Abstract Body

Background: While patients with functionally disabling Kaposi’s sarcoma (KS) require chemotherapy for rapid reduction in tumor burden, the management of KS which lacks functionally disabling complications is less certain. This is particularly true in sub-Saharan Africa, where the relative high cost of chemotherapy makes decisions about its use difficult and the use of antiretroviral therapy (ART) alone common as initial KS treatment. However, because a substantial fraction of patients with KS in Africa who are treated with ART alone fare poorly, it would be useful to be able to predict which patients with KS will do well on ART alone versus those who might benefit from additional interventions.

Methods: We studied HIV-infected adults in Uganda with KS with no functionally disabling complications who were initially treated with ART alone as part of the AntiRetrovirals for KS (ARKS) trial. We evaluated the predictive value of 57 variables regarding clinical history, physical exam, laboratory characterization, and radiographic findings, each measured prior to ART. The outcome was death or KS progression necessitating chemotherapy. The Least Absolute Shrinkage and Selection Operator (LASSO) was used to identify variables with the highest predictive accuracy upon cross-validation.

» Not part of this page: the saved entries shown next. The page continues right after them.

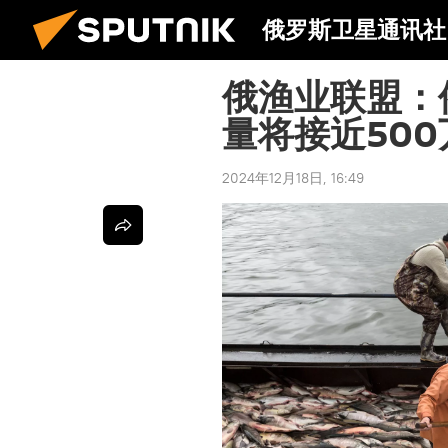
俄罗斯卫星通讯社
俄渔业联盟：
量将接近500
2024年12月18日, 16:49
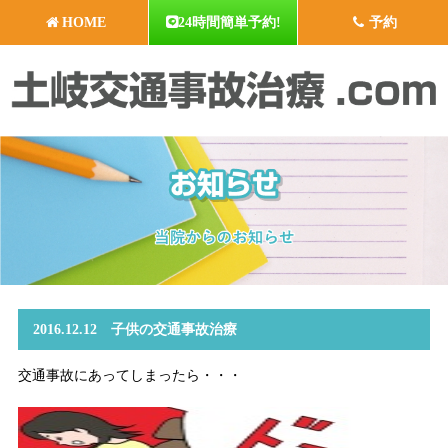
HOME
24時間簡単予約!
予約
2016.12.12 子供の交通事故治療
交通事故にあってしまったら・・・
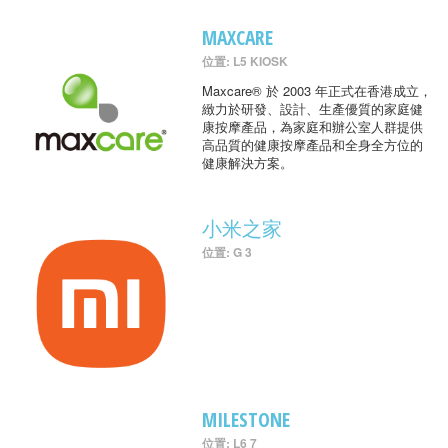
MAXCARE
位置: L5 KIOSK
Maxcare® 於 2003 年正式在香港成立，
緻力於研發、設計、生產優質的家庭健
康按摩產品，為家庭和辦公室人群提供
高品質的健康按摩產品和全身全方位的
健康解決方案。
小米之家
位置: G 3
MILESTONE
位置: L6 7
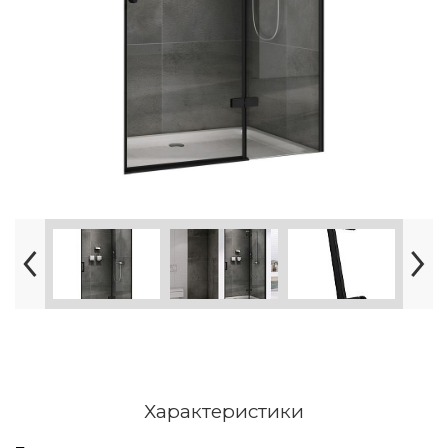
Характеристики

Results: Among 224 subjects, 44% were women, and median values prior to ART initiation were: 34 years old, 119 CD4+ T cells/mm3, and 5.3 log10 copies/ml of plasma HIV RNA. The final prediction model had 3 variables: number of anatomic sites with KS, hemoglobin, and Karnofsky performance score. The model showed adequate discrimination: area under the ROC curve = 0.84 (95% CI: 0.78-0.90), and at an optimal cutpoint, the sensitivity for predicting poor outcome was 88% and specificity 74%. Calibration was also good (Figure). At lower probabilities of observed outcome, the model tended to overestimate the probability of poor outcome, while at higher ranges of observed outcome, it slightly underestimated outcomes.

Conclusions: A prognostic model, consisting of inexpensive measurements, can help to predict which patients in Africa with KS — who present with no functionally disabling complications — will fare poorly when treated with ART alone. The presence of number of KS-containing anatomic sites and hemoglobin in the model suggests the importance of quantitative KS burden in prognosis. The model may help clinicians better advise patients about prognosis and, importantly, inform chemotherapy decisions.

Figure.  Calibration of risk prediction model.  For each successive decile of predicted probability of progression/death, the mean predicted and observed probabilities for the patients in the decile group are shown.